Au tour suivant, le FCM a retrouvé Sarrebruck, qui l'avait éliminé en 16e de finale la saison précédente. La rencontre fut spectaculaire, mais perdue à nouveau (3-5). Ce résultat a tout de même été le meilleur au plus haut niveau allemand durant la guerre.
Match : Le grand Schalke 04 rattrapé par un club autrichien
Le club qui a réellement dominé le football à cette époque s'est nommé FC Schalke 04. Dès la fin des années 20, l'équipe de Gelsenkirchen avait vu les succès arriver avec une tactique révolutionnaire pour l'époque. Elle a joui, par ailleurs, d'une popularité sans précédent et Hitler l'a donc choisi pour représenter sa "Nouvelle Allemagne".
S04 a remporté le titre chaque saison dans sa Gauliga Westfalen, en ne perdant que six des 189 matchs qu'il a disputé ! En ajoutant les phases finales, plus de 900 buts ont été marqués pour moins de 180 concédés. Le point d'orgue de cette outrageuse domination a été la finale nationale en 1939, face à l'Admira Vienne (9-0) devant plus de 100.000 personnes. Mais sa plus grande défaite est survenue deux ans plus tard.
Après un nouveau titre en 1940, Schalke était à nouveau en finale nationale lors de la saison 1940-1941. Une autre équipe autrichienne, le Rapid Vienne, s'est dressée devant eux. Hitler était favorable à une victoire d'une équipe de son pays natal (Autriche), mais la rencontre n'a pas tourné dans ce sens au départ. Après une heure de jeu, le club de la Ruhr menait en effet largement (3-0) grâce à un doublé de Heinz Hinz notamment. Mais le cours de la rencontre s'est brutalement renversé. En très exactement dix minutes, Georg Schors a marqué un but, puis Franz Binder s'est offert un triplé pour permettre à Vienne de s'imposer !
De nombreuses théories ont émané de ce résultat. D'un côté, l'idée d'une rencontre truquée, afin d'offrir un titre au club autrichien et favoriser la propagande dans cette région, a été évoquée. À l'inverse, une rumeur, comme quoi les joueurs de Vienne ont été envoyés au front directement après leur victoire sur le sol allemand, est également sortie. Deux hypothèses démenties par le Rapid, lui-même, après des recherches internes menées en 2009.

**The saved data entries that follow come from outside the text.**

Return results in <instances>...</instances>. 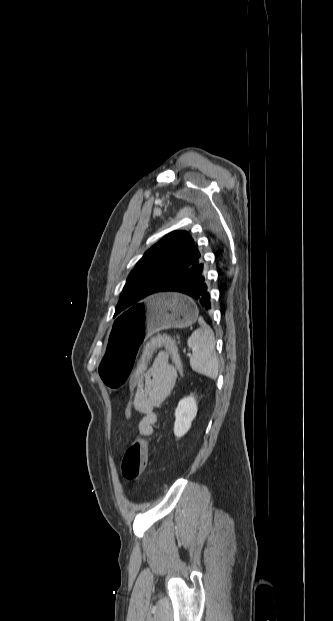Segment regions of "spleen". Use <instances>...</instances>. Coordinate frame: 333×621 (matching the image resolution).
I'll list each match as a JSON object with an SVG mask.
<instances>
[{"label":"spleen","mask_w":333,"mask_h":621,"mask_svg":"<svg viewBox=\"0 0 333 621\" xmlns=\"http://www.w3.org/2000/svg\"><path fill=\"white\" fill-rule=\"evenodd\" d=\"M200 328L188 338L187 345L193 353L190 357V366L193 371L212 379L218 377L219 361L215 350V336L213 330L202 317L198 320Z\"/></svg>","instance_id":"3e777b00"}]
</instances>
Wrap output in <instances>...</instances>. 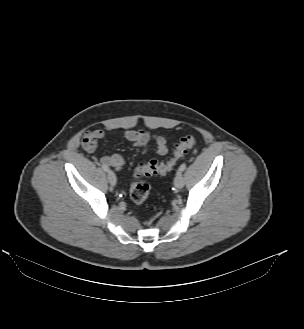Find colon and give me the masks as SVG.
<instances>
[{
    "label": "colon",
    "mask_w": 304,
    "mask_h": 329,
    "mask_svg": "<svg viewBox=\"0 0 304 329\" xmlns=\"http://www.w3.org/2000/svg\"><path fill=\"white\" fill-rule=\"evenodd\" d=\"M197 140L192 135H186L174 146L172 155L165 162L151 160L149 162L139 163L133 174V181L129 188L131 200L136 204L145 203L150 197V187L142 181L143 178H148L157 175H166L170 173L180 159L184 157L187 151L195 146Z\"/></svg>",
    "instance_id": "1"
}]
</instances>
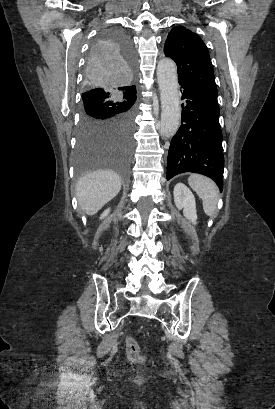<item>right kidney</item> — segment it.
<instances>
[{
    "label": "right kidney",
    "instance_id": "1",
    "mask_svg": "<svg viewBox=\"0 0 275 409\" xmlns=\"http://www.w3.org/2000/svg\"><path fill=\"white\" fill-rule=\"evenodd\" d=\"M108 213H110V209H106V211H104V213H102L100 219H104V217H107Z\"/></svg>",
    "mask_w": 275,
    "mask_h": 409
}]
</instances>
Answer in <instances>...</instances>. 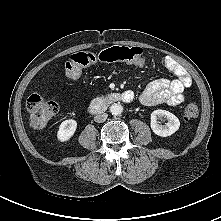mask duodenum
<instances>
[{"label": "duodenum", "instance_id": "duodenum-1", "mask_svg": "<svg viewBox=\"0 0 221 221\" xmlns=\"http://www.w3.org/2000/svg\"><path fill=\"white\" fill-rule=\"evenodd\" d=\"M132 94L130 92L125 93H112L106 97L96 99L91 102L89 109L93 113H102L107 107L114 102H130L132 100Z\"/></svg>", "mask_w": 221, "mask_h": 221}]
</instances>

Palmarès : Peu de partage dans le Troisième Reich
Malgré cette défaite, Schalke 04 présente tout de même un palmarès exceptionnel au niveau national. Ils ont en effet remporté six des onze titres mis en jeu (1934, 1935, 1937, 1939, 1940, 1942), s'inclinant par ailleurs deux fois en finale, face à Hanovre (1938) et donc le Rapid Vienne (1941).
Le FC Nuremberg s'est lui imposé une fois (1936) alors que les deux derniers titres sont revenus au Dresdner SC (1943, 1944).
À l'image de S04, quelques équipes ont survolé leur Gauliga respective. Le FC Nuremberg a, par exemple, remporté sept titres en Gauliga Bayern. Le SV Dessau 05 a, lui, remporté six titres en huit saisons entre 1937 et 1944 dans la Gauliga Mitte.
Eimsbütteler TV et le Hambourg SV ont livré une belle bataille dans la Gauliga Nordmark. En neuf saisons, les premiers, qui évoluent aujourd'hui en 6e division, ont remporté cinq titres et fini trois fois deuxièmes tandis qu'Hambourg, qui jouent en deuxième division aujourd'hui, a glané quatre trophées et quatre place de dauphin.
Ce pan de l'histoire du football allemand n'est pas une source de fierté. Le sport passait largement au second plan à cette époque. Il ne faut pas l'occulter pour autant, afin de comprendre et ne pas refaire ces erreurs aujourd'hui.